▶ TASK DETAILS
Filter the entries for the word "VFSC". Copy each line that has it.

▶ EXERCISE DATA
BEGIN
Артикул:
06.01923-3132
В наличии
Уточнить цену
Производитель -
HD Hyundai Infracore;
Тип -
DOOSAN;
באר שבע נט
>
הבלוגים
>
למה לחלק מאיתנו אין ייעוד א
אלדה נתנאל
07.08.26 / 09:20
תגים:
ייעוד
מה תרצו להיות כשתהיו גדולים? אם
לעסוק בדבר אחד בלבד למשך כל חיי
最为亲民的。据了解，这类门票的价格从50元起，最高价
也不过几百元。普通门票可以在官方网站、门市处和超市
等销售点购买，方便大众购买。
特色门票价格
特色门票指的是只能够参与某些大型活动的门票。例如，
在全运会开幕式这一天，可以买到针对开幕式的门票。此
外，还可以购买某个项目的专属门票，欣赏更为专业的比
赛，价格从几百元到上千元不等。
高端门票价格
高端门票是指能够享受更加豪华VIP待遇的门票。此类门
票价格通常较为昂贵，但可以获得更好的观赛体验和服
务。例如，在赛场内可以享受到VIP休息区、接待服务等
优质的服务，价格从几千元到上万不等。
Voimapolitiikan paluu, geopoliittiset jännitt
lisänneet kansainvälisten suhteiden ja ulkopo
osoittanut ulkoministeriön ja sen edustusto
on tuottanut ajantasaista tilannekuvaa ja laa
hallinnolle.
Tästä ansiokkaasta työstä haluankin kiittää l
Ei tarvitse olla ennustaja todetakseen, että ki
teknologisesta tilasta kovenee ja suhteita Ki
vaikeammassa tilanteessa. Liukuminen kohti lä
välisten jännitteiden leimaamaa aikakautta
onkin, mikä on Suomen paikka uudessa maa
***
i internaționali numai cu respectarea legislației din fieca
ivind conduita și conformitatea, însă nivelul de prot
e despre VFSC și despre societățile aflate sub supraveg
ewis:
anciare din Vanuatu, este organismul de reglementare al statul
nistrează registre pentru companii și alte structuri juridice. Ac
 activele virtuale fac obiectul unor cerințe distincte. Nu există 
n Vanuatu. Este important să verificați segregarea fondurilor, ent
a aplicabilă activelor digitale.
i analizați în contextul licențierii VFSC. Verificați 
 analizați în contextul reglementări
END
▶ ANSWER SPACE
e despre VFSC și despre societățile aflate sub supraveg
i analizați în contextul licențierii VFSC. Verificați 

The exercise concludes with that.